JEJAK LANGKAH BAPAK

SISWANTI PUTRI
Chapter #3

Pesan Dari Bapak

"Kamu sadar apa yang kamu katakan hah!!?" Mata ibu melotot, tangan kanannya tak tinggal diam karena telunjuk itu kini mendarat di dahiku sambil menujuknya dengan kasar. Aku sebenarnya takut setiap kali ibu marah, padahal hampir setiap hari merasakannya, namun itu masih belum cukup membuatku terbiasa. Ditambah sebagai anak yang tak ingin menjadi durhaka, semua perlakuan ibu pada akhirnya aku terima dengan lapang dada.

"Kamu punya otak, pakai otak kamu buat berfikir. Kamu gila mau menikah dengan pria dewasa berumur 50 tahun!!?" Suara ibu sangat keras, berteriak murka sampai mengabaikan juragan Tatang yang masih berdiri di depan kami. Wajah ibu yang marah memang selalu membuatku gemetar, bentakan yang keluar dari mulutnya juga mampu membuatku merinding dan berkeringat dingin.

Kemarahan ibu lebih menyeramkan dibandingkan bertemu jenglot, pocong, genderuwo, suster ngesot dan bangsa-bangsa lainnya. Yah, walaupun aku tak pernah sekalipun melihat salah satu makhluk halus itu.

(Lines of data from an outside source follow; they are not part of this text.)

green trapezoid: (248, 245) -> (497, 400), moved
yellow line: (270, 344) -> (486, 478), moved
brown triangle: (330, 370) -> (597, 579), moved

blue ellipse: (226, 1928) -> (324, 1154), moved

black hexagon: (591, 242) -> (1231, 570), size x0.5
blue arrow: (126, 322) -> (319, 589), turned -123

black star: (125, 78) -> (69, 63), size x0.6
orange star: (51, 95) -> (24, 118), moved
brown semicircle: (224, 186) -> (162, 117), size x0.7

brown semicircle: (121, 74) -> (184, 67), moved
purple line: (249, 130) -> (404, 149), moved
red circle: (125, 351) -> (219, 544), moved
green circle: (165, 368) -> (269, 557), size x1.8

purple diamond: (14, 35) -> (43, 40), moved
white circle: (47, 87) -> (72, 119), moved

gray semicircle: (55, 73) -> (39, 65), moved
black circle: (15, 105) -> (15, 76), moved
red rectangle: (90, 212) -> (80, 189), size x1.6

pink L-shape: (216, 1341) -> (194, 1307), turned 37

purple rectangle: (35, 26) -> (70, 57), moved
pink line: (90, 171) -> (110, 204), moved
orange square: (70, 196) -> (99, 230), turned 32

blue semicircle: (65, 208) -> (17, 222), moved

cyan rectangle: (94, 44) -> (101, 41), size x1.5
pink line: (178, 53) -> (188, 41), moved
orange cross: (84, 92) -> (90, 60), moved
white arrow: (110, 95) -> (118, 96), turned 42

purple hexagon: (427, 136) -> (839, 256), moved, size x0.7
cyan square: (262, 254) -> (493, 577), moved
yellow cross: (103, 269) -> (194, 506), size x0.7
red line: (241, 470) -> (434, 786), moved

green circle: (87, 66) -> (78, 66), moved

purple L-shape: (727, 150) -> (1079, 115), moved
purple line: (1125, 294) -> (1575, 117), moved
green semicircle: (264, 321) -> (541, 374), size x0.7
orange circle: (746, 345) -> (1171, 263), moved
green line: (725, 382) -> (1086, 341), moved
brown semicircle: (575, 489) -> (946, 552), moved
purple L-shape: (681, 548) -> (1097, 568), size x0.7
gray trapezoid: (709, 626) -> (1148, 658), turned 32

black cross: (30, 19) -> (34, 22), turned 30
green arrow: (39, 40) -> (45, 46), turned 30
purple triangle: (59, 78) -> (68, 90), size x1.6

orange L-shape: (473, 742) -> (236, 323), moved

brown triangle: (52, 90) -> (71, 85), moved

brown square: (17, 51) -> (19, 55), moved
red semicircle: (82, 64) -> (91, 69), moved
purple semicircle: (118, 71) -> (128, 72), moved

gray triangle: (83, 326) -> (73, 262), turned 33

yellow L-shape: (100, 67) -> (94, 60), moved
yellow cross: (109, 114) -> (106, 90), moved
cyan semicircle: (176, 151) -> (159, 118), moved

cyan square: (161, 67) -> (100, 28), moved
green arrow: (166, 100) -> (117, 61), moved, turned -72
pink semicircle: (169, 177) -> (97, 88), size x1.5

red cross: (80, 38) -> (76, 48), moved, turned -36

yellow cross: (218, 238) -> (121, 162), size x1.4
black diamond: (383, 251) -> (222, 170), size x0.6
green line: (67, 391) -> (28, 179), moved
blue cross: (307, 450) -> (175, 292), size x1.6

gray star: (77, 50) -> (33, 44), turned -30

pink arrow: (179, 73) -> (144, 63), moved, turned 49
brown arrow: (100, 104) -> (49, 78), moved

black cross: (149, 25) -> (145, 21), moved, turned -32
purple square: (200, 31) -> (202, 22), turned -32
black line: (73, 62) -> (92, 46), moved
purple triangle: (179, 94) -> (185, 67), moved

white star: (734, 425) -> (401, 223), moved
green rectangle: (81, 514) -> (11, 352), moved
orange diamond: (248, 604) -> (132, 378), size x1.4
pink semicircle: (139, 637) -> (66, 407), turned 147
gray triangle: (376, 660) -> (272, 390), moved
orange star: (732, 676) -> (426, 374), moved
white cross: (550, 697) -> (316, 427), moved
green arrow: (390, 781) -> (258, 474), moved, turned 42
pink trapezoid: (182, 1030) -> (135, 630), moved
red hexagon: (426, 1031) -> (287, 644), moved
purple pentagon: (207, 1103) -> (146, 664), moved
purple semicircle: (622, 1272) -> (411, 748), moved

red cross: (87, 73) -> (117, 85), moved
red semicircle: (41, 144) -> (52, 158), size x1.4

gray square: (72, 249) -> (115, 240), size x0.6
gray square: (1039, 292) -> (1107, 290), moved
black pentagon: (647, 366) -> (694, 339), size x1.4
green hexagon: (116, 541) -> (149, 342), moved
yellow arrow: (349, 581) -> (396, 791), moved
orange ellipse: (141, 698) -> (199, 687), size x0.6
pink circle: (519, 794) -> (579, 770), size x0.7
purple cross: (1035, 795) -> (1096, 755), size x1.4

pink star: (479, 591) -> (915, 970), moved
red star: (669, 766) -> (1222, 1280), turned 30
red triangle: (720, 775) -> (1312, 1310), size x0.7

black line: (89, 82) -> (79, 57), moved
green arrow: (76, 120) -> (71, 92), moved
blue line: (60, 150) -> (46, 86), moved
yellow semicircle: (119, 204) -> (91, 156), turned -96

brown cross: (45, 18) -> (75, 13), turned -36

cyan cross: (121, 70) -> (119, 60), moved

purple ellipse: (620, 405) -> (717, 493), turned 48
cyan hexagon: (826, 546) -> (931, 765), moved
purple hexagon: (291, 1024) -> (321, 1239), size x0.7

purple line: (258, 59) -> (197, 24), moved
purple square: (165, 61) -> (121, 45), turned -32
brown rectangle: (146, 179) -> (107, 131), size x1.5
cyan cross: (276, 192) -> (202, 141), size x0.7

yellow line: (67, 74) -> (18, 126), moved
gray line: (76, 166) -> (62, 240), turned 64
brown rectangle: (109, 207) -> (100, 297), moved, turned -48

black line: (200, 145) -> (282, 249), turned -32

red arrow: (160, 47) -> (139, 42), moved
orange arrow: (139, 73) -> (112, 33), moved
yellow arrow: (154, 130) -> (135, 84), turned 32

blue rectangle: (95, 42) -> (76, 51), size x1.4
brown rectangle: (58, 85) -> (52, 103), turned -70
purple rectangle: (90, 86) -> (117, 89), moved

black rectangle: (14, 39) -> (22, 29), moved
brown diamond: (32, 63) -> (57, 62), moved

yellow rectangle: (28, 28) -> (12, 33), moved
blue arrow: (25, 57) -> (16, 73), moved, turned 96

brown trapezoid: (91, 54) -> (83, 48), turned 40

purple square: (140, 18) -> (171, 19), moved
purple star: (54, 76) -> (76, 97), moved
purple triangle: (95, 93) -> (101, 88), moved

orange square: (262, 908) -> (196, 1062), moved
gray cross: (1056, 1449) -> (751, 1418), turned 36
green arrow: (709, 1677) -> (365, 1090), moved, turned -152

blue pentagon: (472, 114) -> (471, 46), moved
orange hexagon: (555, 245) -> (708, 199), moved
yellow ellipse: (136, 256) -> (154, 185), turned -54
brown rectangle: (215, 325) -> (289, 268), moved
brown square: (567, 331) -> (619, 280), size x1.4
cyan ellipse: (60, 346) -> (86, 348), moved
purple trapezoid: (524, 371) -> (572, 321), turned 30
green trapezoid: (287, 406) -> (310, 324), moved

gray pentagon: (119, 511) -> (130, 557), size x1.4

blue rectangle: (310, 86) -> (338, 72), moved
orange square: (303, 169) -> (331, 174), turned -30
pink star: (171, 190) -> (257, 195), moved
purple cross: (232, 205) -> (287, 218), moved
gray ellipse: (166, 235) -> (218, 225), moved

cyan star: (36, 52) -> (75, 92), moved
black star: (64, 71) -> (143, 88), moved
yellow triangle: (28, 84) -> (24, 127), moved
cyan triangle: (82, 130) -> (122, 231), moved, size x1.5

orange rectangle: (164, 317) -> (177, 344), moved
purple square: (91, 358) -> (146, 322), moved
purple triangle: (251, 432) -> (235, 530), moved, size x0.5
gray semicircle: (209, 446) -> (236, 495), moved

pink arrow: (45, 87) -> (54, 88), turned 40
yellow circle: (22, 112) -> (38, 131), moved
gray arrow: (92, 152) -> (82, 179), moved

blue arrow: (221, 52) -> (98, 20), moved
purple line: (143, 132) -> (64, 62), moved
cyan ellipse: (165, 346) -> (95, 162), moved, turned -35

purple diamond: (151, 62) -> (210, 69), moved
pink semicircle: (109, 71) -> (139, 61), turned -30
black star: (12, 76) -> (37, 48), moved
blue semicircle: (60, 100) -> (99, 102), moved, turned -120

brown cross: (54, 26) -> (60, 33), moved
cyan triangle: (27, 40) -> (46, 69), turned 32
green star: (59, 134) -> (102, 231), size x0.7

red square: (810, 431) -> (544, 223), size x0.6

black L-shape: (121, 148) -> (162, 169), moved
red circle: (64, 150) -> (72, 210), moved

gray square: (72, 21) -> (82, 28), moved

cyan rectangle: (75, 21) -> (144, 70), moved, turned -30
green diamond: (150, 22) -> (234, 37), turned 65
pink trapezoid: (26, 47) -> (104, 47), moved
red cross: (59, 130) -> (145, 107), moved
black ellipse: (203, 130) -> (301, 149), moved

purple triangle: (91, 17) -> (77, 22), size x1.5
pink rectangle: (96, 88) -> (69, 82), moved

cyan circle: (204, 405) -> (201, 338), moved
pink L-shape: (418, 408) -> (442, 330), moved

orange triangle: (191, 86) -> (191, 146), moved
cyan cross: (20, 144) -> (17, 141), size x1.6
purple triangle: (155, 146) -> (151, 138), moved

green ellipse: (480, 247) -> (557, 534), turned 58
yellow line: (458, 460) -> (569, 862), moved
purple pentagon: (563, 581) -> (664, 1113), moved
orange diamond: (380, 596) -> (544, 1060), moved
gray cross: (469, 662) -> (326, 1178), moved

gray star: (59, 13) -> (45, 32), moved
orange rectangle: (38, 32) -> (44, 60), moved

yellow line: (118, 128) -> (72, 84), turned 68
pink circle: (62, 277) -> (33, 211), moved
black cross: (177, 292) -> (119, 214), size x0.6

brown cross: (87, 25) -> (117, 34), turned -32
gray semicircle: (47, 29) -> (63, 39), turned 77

Tapi kurasa ibu memang lebih menyeramkan dari mereka semua.

Terbukti di kampung ini ibu sudah menjadi ketua dari geng yang memiliki 50 anggota ibu-ibu. Bergerak sebagai pembela kaum-kaum lemah yang sering dihina dan tak luput dari ketidakadilan dari tetangga yang lebih mampu. Karena itu juga ibu dan anggotanya dikenal sebagai geng Romumusa (rombongan muka-muka susah), julukan itu diberikan oleh orang kaya yang kesal dengan keberadaannya.

Tapi walaupun begitu, juragan Tatang bukanlah orang yang bisa dihadapi. Di kampung ini, kekuasaannya lebih tinggi. Bahkan bisa membungkam kepala desa.

"Maaf Juragan, saya memang salah karena gak pernah lagi menyetor uang pinjaman. Padahal Juragan memberi keringanan untuk dicicil kalau gak bisa bayar sekaligus. Tapi saya gak bisa korbanin Jamila. Kalau memang gak ada cara lain, Juragan bisa penjarakan saya."

Ucapan ibu terdengar seperti dengungan yang berhasil membuyarkan lamunanku. Seketika aku menoleh, menatap ibu yang terlihat sungguh-sungguh dengan ucapannya. Sebagai anak yang pernah berada dirahimmya, tentu saja aku menolak ibu dipenjarakan. Bahkan jika sikap ibu kadang tak baik padaku, selalu mencubit dan menjewer kupingku setiap kali dia kesal.